Bu gibi gelişmeler, pay sahipleri arasındaki ilişkinin, girişimlerin sürdürülebilirliği açısından kritik olduğunu gözler önüne seriyor. Girişimcilik ekosisteminde sağlıklı bir büyüme ve gelişme için pay sahipleri arasındaki ilişkilerin dikkatlice yönetilmesi gerekmekte. Bu durumlarda ise uygulamada sıkça gördüğümüz pay sahipleri sözleşmelerindeki düzenlemeler ve bunlara uyulması, kritik önem taşıyor. Pay sahipleri arasındaki anlaşmazlıkların önlenmesi için pay sahipleri sözleşmelerinde özellikle dikkat edilmesi gereken kritik hususlardan bazıları aşağıdaki gibi:
▪️ Şeffaflık: Pay sahipleri arasındaki ilişkilerin hukuki açıdan sağlam bir temele oturtulabilmesi için sözleşmelerin açık, detaylı ve şeffaf olması gerekiyor. Bu sözleşmelerde, özellikle karar alma mekanizmaları, kar dağıtımı, yönetim hakları ve hisse devri gibi kritik unsurlar net bir şekilde belirlenmeli.

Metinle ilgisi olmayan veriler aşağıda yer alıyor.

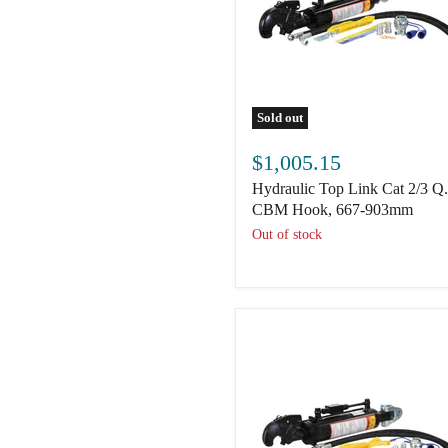
Sold out
Hydraulic
Top
$1,005.15
Link
Hydraulic Top Link Cat 2/3 Q
Cat
2/3
CBM Hook, 667-903mm
Q.R
Out of stock
CBM
Hook,
667-
903mm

▪️ Pay Sahipliği ve Karar Alma Hakları: Girişimlerde pay sahiplerinin sahip olduğu haklar ve yönetim üzerindeki etkileri, titizlikle düzenlenmeli. Çoğunluk hissesine sahip olan pay sahiplerinin yönetim hakkı ile azınlık hissedarlarının hakları arasında dengenin sağlanması gerekli. Azınlık hissedarların, çoğunluk hissedarların kararlarını keyfi bir şekilde değiştirmelerini engellemek için çeşitli mekanizmalar getirilmeli.
▪️ Yönetim Kurulu Yapısı: Yönetim kurulunun bağımsızlığı, pay sahipleri arasındaki uyuşmazlıkların önlenmesinde kritik bir rol oynamakta. Yönetim kurulunda bağımsız üyelerin bulunması, kararların objektif bir şekilde alınmasını sağlar ve çıkar çatışmalarının önüne geçer. Ayrıca, yönetim kurulunun aldığı kararların düzenli bir şekilde pay sahiplerine bildirilmesi yükümlülüğünün getirilmesi önemli.

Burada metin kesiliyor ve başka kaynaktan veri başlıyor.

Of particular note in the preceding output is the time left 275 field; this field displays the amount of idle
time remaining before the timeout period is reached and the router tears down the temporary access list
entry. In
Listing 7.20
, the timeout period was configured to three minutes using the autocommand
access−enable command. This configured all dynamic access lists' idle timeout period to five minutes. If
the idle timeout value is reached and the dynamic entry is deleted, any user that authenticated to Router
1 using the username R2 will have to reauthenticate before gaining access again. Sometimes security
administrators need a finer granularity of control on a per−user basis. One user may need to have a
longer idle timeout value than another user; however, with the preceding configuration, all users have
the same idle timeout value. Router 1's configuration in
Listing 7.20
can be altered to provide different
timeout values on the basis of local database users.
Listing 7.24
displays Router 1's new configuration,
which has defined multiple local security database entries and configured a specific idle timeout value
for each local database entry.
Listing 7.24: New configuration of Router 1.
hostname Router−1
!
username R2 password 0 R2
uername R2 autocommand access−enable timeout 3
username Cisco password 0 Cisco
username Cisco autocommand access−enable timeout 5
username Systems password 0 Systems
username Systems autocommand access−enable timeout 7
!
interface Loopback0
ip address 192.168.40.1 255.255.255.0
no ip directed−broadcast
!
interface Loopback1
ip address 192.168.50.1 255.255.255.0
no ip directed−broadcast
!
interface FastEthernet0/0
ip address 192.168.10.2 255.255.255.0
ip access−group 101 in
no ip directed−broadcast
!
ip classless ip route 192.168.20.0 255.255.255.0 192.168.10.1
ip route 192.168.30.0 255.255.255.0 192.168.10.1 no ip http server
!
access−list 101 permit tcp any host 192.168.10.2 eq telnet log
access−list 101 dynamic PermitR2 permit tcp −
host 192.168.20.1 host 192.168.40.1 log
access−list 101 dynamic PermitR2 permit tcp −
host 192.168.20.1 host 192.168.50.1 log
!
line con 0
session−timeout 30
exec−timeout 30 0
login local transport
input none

▪️ Yatırımcı ve Kurucu Arasındaki İlişkiler: Yatırımcılar, girişimlerin kısa vadeli kar hedeflerinden çok, uzun vadeli sürdürülebilirlik ve büyüme potansiyeli üzerine odaklanmalı. Bu bağlamda, pay sahipleri sözleşmelerinde, yatırımcıların aceleci kararlar alarak, girişimin büyümesini engelleme potansiyelini ortadan kaldıracak mekanizmalar oluşturulmalı.
▪️ Uyuşmazlık Çözüm Yöntemleri: Pay sahipleri arasında anlaşmazlık durumunda izlenecek çözüm yolları önceden belirlenmeli. Tarafların, yargı yoluna gitmeden önce alternatif uyuşmazlık çözüm yöntemlerine başvurmayı kabul ettikleri bir madde eklenmesi, uyuşmazlıkların hızlı ve etkili bir şekilde çözülmesini sağlayabilir. Ayrıca, mahkemeye başvurulması durumunda, hangi ülkenin hukukunun uygulanacağının yanında yargı yerinin de belirlenmesi kritik önem taşıyor.
Görüldüğü üzere, bir girişim için pay sahipleri arasındaki ilişki sadece finansal değil, stratejik bir öneme de sahip. Pay sahipleri arasındaki anlaşmazlıklar, sadece bir şirketin değil, bir ekosistemin de sağlıklı işleyişini etkileyebilir.